Biography of Gregor Mendel, Father of Genetics

Well-Known for His Discovery of Dominant and Recessive Genes

circa 1865: Johann Gregor Mendel (1822 - 1884). Austrian botanist

 Hulton Archive / Getty Images

Gregor Mendel (July 20, 1822 - January 6, 1884), known as the Father of Genetics, is most well-known for his work with breeding and cultivating pea plants, using them to gather data about dominant and recessive genes.

Fast Facts: Gregor Mendel

Known For: Scientist, friar, and abbot of St. Thomas' Abbey who gained posthumous recognition as the founder of the modern science of genetics.

Also Known As: Johann Mendel

Born: July 20, 1822

Died: January 6, 1884

Education: University of Olomouc, University of Vienna

Early Life and Education

Johann Mendel was born in 1822 in the Austrian Empire to Anton Mendel and Rosine Schwirtlich. He was the only boy in the family and worked on the family farm with his older sister Veronica and his younger sister Theresia. Mendel took an interest in gardening and beekeeping as he grew up.

As a young boy, Mendel attended school in Opava. He went on to the University of Olomouc after graduating, where he studied many disciplines, including physics and philosophy. He attended the University from 1840 to 1843 and was forced to take a year off due to illness. In 1843, he followed his calling into the priesthood and entered the Augustinian Abbey of St.
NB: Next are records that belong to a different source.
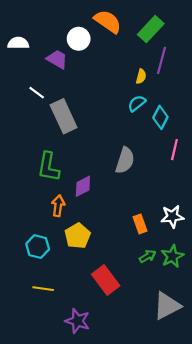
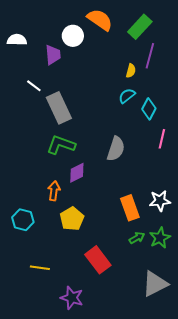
purple trapezoid: (57, 59) -> (53, 55), turned 55
green L-shape: (48, 167) -> (61, 145), moved, turned 100
orange rectangle: (140, 224) -> (130, 208), size x1.4
cyan hexagon: (38, 247) -> (23, 220), moved

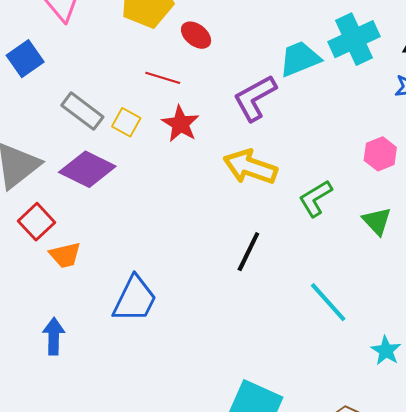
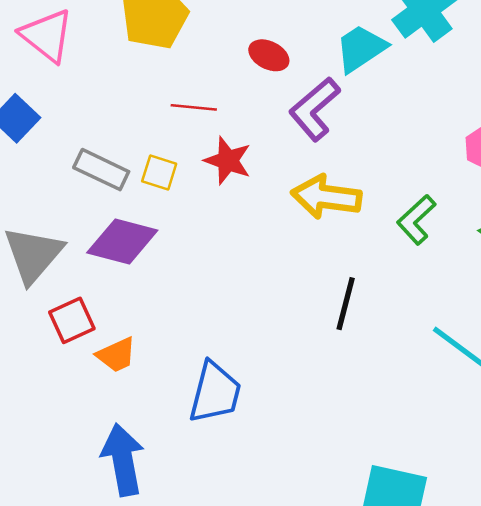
red ellipse: (196, 35) -> (269, 55), moved
red square: (37, 222) -> (72, 320), turned 30
blue arrow: (54, 336) -> (123, 460), size x1.5

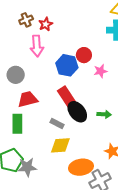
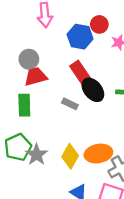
gray circle: (16, 75) -> (29, 59), moved
yellow diamond: (60, 145) -> (70, 156), moved, turned -55
gray star: (27, 167) -> (37, 155), turned -30

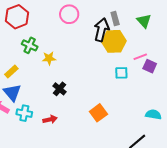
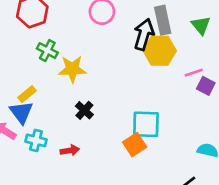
gray rectangle: (115, 18) -> (163, 20), size x1.5
yellow star: (49, 58) -> (72, 69), size x1.5
yellow rectangle: (11, 71) -> (27, 94), moved
cyan square: (121, 73) -> (146, 124), moved, size x1.6

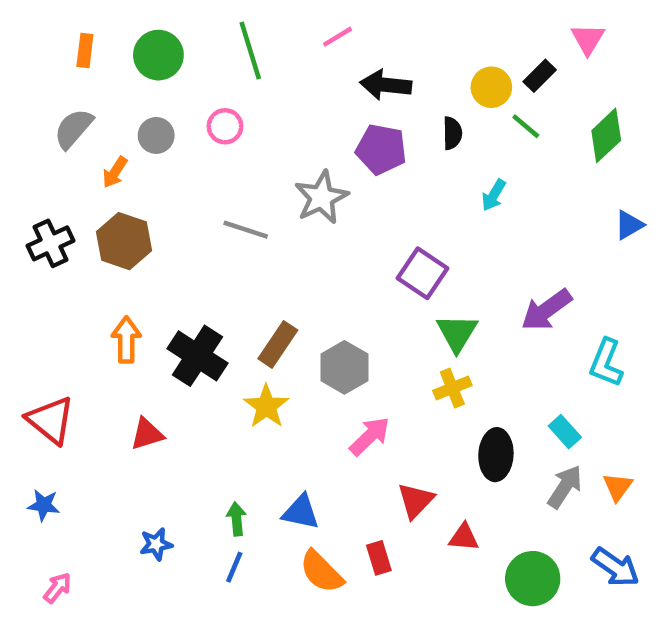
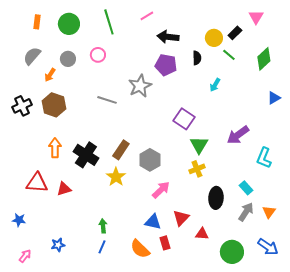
red triangle: (51, 420) -> (37, 183), moved, turned -35
blue triangle: (301, 512) -> (153, 222), moved
blue star: (156, 544) -> (58, 245), moved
Thomas in Brno.

Personal Life

Upon entering the Abbey, Johann took the first name Gregor as a symbol of his religious life. He was sent to study at the University of Vienna in 1851 and returned to the abbey as a teacher of physics. Gregor also cared for the garden and had a set of bees on the abbey grounds. In 1867, Mendel was made an abbot of the abbey.

Genetics

Gregor Mendel is best known for his work with his pea plants in the abbey gardens. He spent about seven years planting, breeding and cultivating pea plants in an experimental part of the abbey garden that was started by the previous abbot. Through meticulous record-keeping, Mendel's experiments with pea plants became the basis for modern genetics.

Mendel chose pea plants as his experimental plant for many reasons. First of all, pea plants take very little outside care and grow quickly. They also have both male and female reproductive parts, so they can either cross-pollinate or self-pollinate. Perhaps most importantly, pea plants seem to show one of only two variations of many characteristics. This made the data much more clear-cut and easier to work with.

Mendel's first experiments focused on one trait at a time, and on gathering data on the variations present for several generations. These were called monohybrid experiments. He studied a total of seven characteristics. His findings showed that there were some variations that were more likely to show up over the other variations. When he bred purebred peas of differing variations, he found that in the next generation of pea plants one of the variations disappeared. When that generation was left to self-pollinate, the next generation showed a 3 to 1 ratio of the variations. He called the one that seemed to be missing from the first filial generation "recessive" and the other "dominant," since it seemed to hide the other characteristic.

These observations led Mendel to the law of segregation. He proposed that each characteristic was controlled by two alleles, one from the "mother" and one from the "father" plant. The offspring would show the variation it is coded for by the dominance of the alleles. If there is no dominant allele present, then the offspring shows the characteristic of the recessive allele. These alleles are passed down randomly during fertilization.

Link to Evolution

Mendel's work wasn't truly appreciated until the 1900s, long after his death. Mendel had unknowingly provided the Theory of Evolution with a mechanism for the passing down of traits during natural selection. As a man of strong religious conviction, Mendel did not believe in evolution during his life. However, his work has been added together with that of Charles Darwin's to make up the modern synthesis of the Theory of Evolution. Much of Mendel's early work in genetics has paved the way for modern scientists working in the field of microevolution.